La sociedad panameña mira con estupor la atrocidad con que los criminales cometen sus fechorías. Es una situación que raya en lo absurdo e inhumano. Personas inocentes con un futuro promisorio por delante mueren diariamente a manos de desalmados por objetos tan triviales como una gorra o un teléfono celular.
Los delincuentes matan de vicio. Pareciera que el robo no es su fin inmediato, sino quitarle la vida al primer infortunado que se le cruce por delante. Las armas de fuego están al alcance de cualquiera y ya los panameños no estamos seguros ni siquiera en nuestras propias camas.

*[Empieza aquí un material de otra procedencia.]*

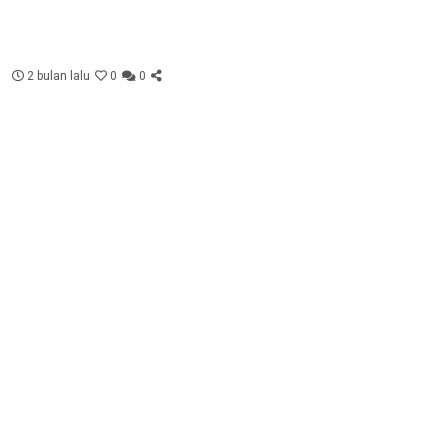
2 bulan lalu
0
0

Se trata de una descomposición social que nace en la esencia misma de la sociedad: la familia. El combate de la delincuencia no es una tarea exclusiva del Gobierno, todos los panameños tenemos la obligación de contribuir con ella. Lo hacemos cumpliendo con nuestros deberes ciudadanos, atendiendo a nuestros hijos y respetando el derecho ajeno.
La muerte del joven estudiante del Instituto Don Bosco, Cristopher Amaya, para robarle un aparato Black Berry es un acto de barbarie que no tiene justificación alguna. Le arrancaron la vida a un muchacho bueno que hacía importantes aportes a la sociedad a pesar de sus 17 años de edad.
Días antes, mataron, con la misma saña y por el mismo motivo, a un padre de familia que trabajaba en el Cuerpo de Bomberos. La cadena humana que realizaron ayer los compañeros de aulas y profesores de Cristopher, es una demostración espontánea de que la sociedad panameña está harta de tan absurda violencia.